Tess Gerritsen talks about: THE SINNER

When I sit down to write a book, I try to tap into a vein of fear --- some premise, some situation, that raises the hair on the back of my neck or gives me a chill. With HARVEST, it was the fear of children being harmed. With GRAVITY, it was the fear of being trapped and dying in the claustrophobic confines of a space station. With THE SURGEON, it was the utter terror of waking up in your bed at night and hearing someone walking into your room.

In THE SINNER, I write about something that has terrified mankind for centuries. It was first described in 1550 BC in Egyptian writings. In 326 BC, it was described in Ancient Greece. It is mentioned numerous times in the Bible, where it was thought to be a punishment from God. What was this thing that so horrified ancient man, and continues to terrify us even in this modern age?

Hansen's Disease, otherwise known as leprosy.

Why did this disease --- rarely fatal, and not very contagious --- so horrify the ancients? Why were lepers so feared that in medieval times they were forced to wear a special cloak and ring a warning bell so that others might flee? It's because leprosy destroyed the face and hands. It could transform the most beautiful woman into a monster. Disfigured, cast out from society, the leper experienced the hell of a living death.

I first learned about leprosy when, as a child, I watched that old classic movie Ben-Hur. I was too young to understand what this disease was that the characters were talking about, but I distinctly remember the scene where the Roman guards open the door to a prison cell, peer inside, and recoil in absolute horror. I didn't need to see the object of their horror --- I could hear the fear in their voices, and knew that what they were gazing upon must surely have been frightening. They were looking at the mother and sister of Ben-Hur, now afflicted with leprosy.

Years later, while I was working as a physician in Hawaii and the South Pacific, I examined a number of elderly leprosy patients, irreversibly deformed by their disease. And even though I know leprosy is now treatable with antibiotics, it still gives me chills to think of what it must be like to watch your own fingers and toes melt away, to watch your face slowly collapse.

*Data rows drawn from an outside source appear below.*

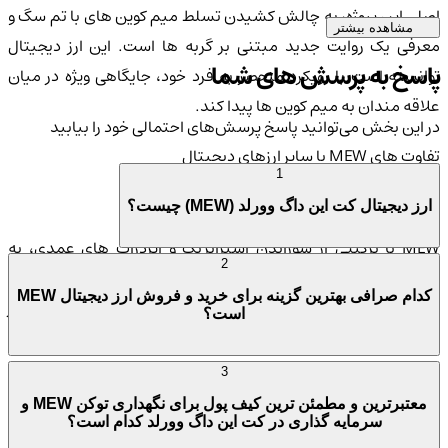
اصلی این پروژه، به چالش کشیدن تسلط میم کوین های با تم سگ و
مشاهده بیشتر
معرفی یک روایت جدید مبتنی بر گربه ها است. این ارز دیجیتال
پاسخ به پرسش های شما
توانسته است با رویکرد منحصر به فرد خود، جایگاهی ویژه در میان
علاقه مندان به میم کوین ها پیدا کند.
در این بخش می‌توانید پاسخ پرسش‌های احتمالی خود را بیابید
تفاوت های MEW با سایر ارزهای دیجیتال
1
رویکرد منحصر به فرد
ارز دیجیتال کت این داگ وورلد (MEW) چیست؟
MEW با ترکیبی از سوزاندن استراتژیک و ایردراپ های عمدی، به
2
نبال ایجاد تعادلی میان ارزش، جامعه و کمبود در میان
میم کوین
ها
کدام صرافی بهترین گزینه برای خرید و فروش ارز دیجیتال MEW
است. این رویکرد باعث شده تا MEW به شکلی منحصربه فرد در
است؟
چشم انداز رقابتی ارزهای دیجیتال ظاهر شود.
3
جایگاه ویژه
معتبرترین و مطمئن ترین کیف پول برای نگهداری توکن MEW و
سرمایه گذاری در کت این داگ وورلد کدام است؟
MEW به عنوان یک توکن با تم گربه، توانسته است توجه ها را به خود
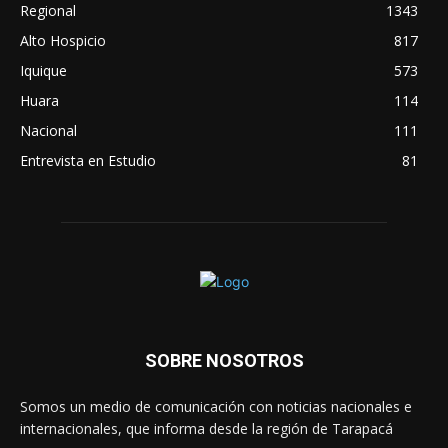
Regional
1343
Alto Hospicio
817
Iquique
573
Huara
114
Nacional
111
Entrevista en Estudio
81
SOBRE NOSOTROS
Somos un medio de comunicación con noticias nacionales e
internacionales, que informa desde la región de Tarapacá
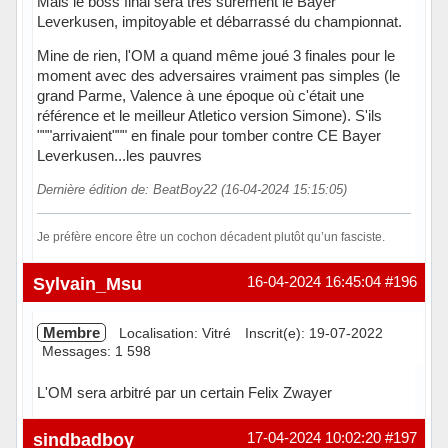
Mais le boss final sera très sûrement le Bayer
Leverkusen, impitoyable et débarrassé du championnat.
Mine de rien, l'OM a quand même joué 3 finales pour le
moment avec des adversaires vraiment pas simples (le
grand Parme, Valence à une époque où c'était une
référence et le meilleur Atletico version Simone). S'ils
"""arrivaient""" en finale pour tomber contre CE Bayer
Leverkusen...les pauvres
Dernière édition de: BeatBoy22 (16-04-2024 15:15:05)
Je préfère encore être un cochon décadent plutôt qu’un fasciste.
Hors ligne
Sylvain_Msu
16-04-2024 16:45:04
#196
Membre
Localisation: Vitré
Inscrit(e): 19-07-2022
Messages: 1 598
L'OM sera arbitré par un certain Felix Zwayer
Hors ligne
sindbadboy
17-04-2024 10:02:20
#197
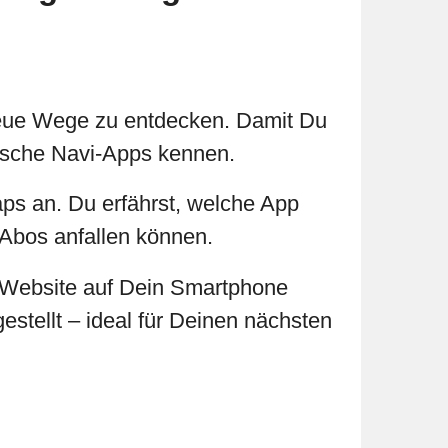
neue Wege zu entdecken. Damit Du
ktische Navi-Apps kennen.
s an. Du erfährst, welche App
 Abos anfallen können.
-Website auf Dein Smartphone
stellt – ideal für Deinen nächsten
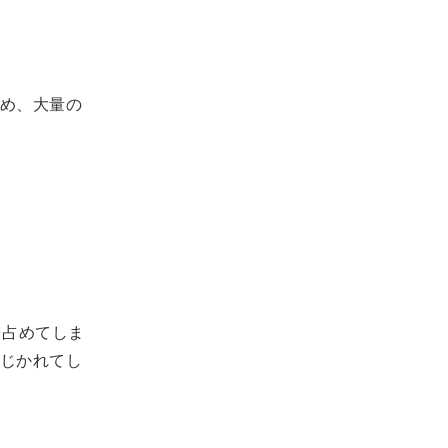
め、大量の
を占めてしま
じかれてし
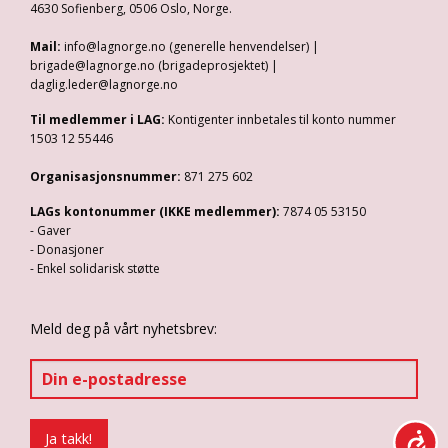
4630 Sofienberg, 0506 Oslo, Norge.
Mail:
info@lagnorge.no (generelle henvendelser) |
brigade@lagnorge.no (brigadeprosjektet) |
daglig.leder@lagnorge.no
Til medlemmer i LAG:
Kontigenter innbetales til konto nummer
1503 12 55446
Organisasjonsnummer:
871 275 602
LAGs kontonummer (IKKE medlemmer):
7874 05 53150
- Gaver
- Donasjoner
- Enkel solidarisk støtte
Meld deg på vårt nyhetsbrev:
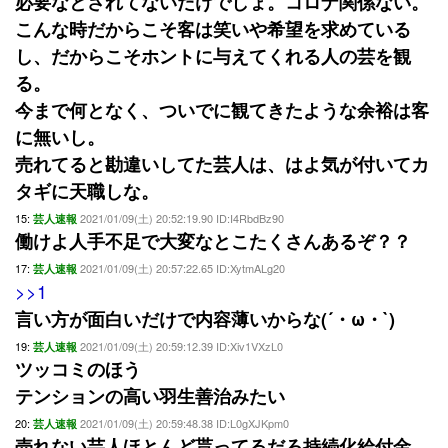
必要なとされてないだけでしょ。コロナ関係ない。
こんな時だからこそ客は笑いや希望を求めている
し、だからこそホントに与えてくれる人の芸を観
る。
今まで何となく、ついでに観てきたような余裕は客
に無いし。
売れてると勘違いしてた芸人は、はよ気が付いてカ
タギに天職しな。
15:
2021/01/09(土) 20:52:19.90 ID:I4RbdBz90
芸人速報
働けよ人手不足で大変なとこたくさんあるぞ？？
17:
2021/01/09(土) 20:57:22.65 ID:XytmALg20
芸人速報
>>1
言い方が面白いだけで内容薄いからな(´・ω・`)
19:
2021/01/09(土) 20:59:12.39 ID:Xiv1VXzL0
芸人速報
ツッコミのほう
テンションの高い羽生善治みたい
20:
2021/01/09(土) 20:59:48.38 ID:L0gXJKpm0
芸人速報
売れない芸人ほとんど貰ってるだろ持続化給付金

As a suspense writer, I've long wanted to weave this disease into one of my stories. But only when I sat down and began writing THE SINNER did I suddenly come up with a way to do it. The mystery opens in Boston, where Detective Jane Rizzoli and medical examiner Dr. Maura Isles are appalled by a shocking crime: two cloistered nuns have been brutally beaten by an unknown assailant. Rizzoli and Isles are about to discover that this seemingly senseless crime is in fact the work of a coldly logical mind. And that the disease leprosy will prove to be a vital clue to the killer's motives.